(Raw data begins)

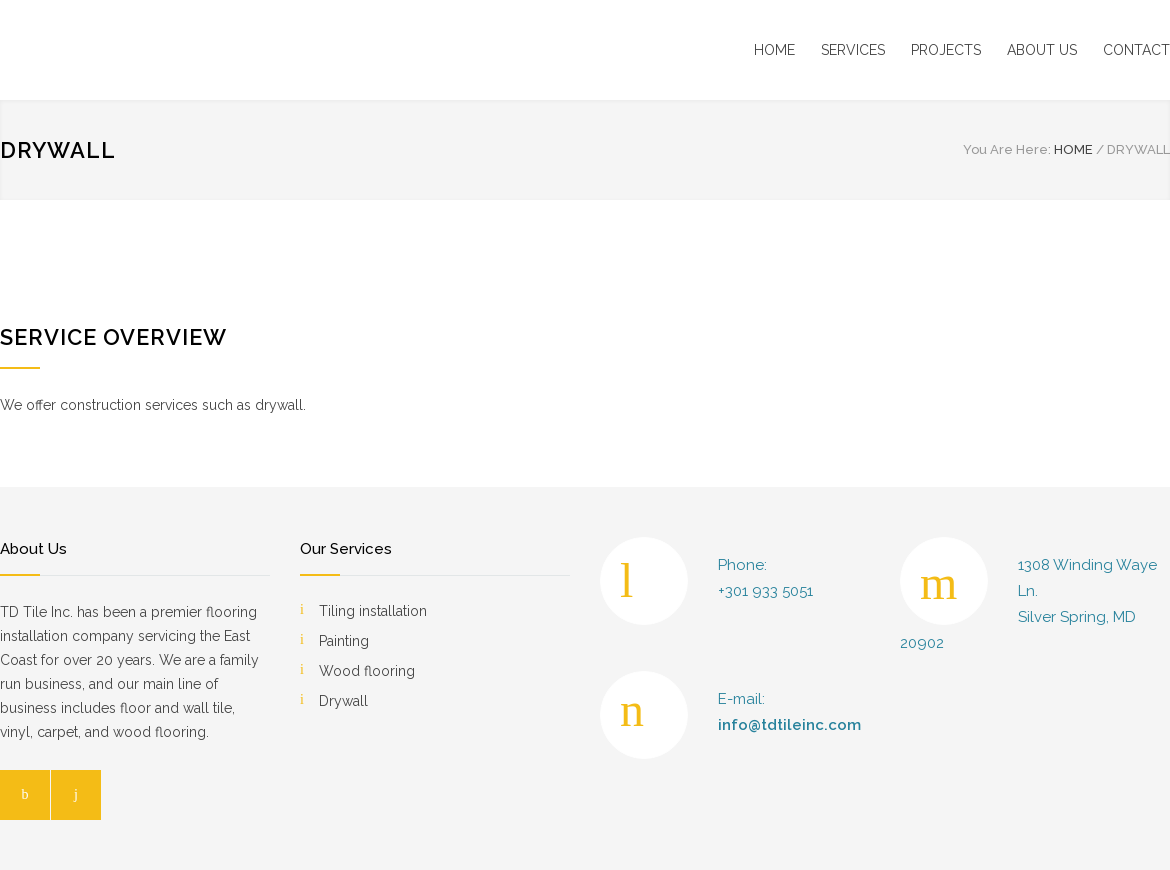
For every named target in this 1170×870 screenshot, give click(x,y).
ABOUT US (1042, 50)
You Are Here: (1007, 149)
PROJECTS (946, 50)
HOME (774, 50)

(Raw data ends)

*How to complete this task*: Give the data above again in full and unchanged, skipping the pictures.

*Result for this exercise*:
For every named target in this 1170×870 screenshot, give click(x,y).
ABOUT US (1042, 50)
You Are Here: (1007, 149)
PROJECTS (946, 50)
HOME (774, 50)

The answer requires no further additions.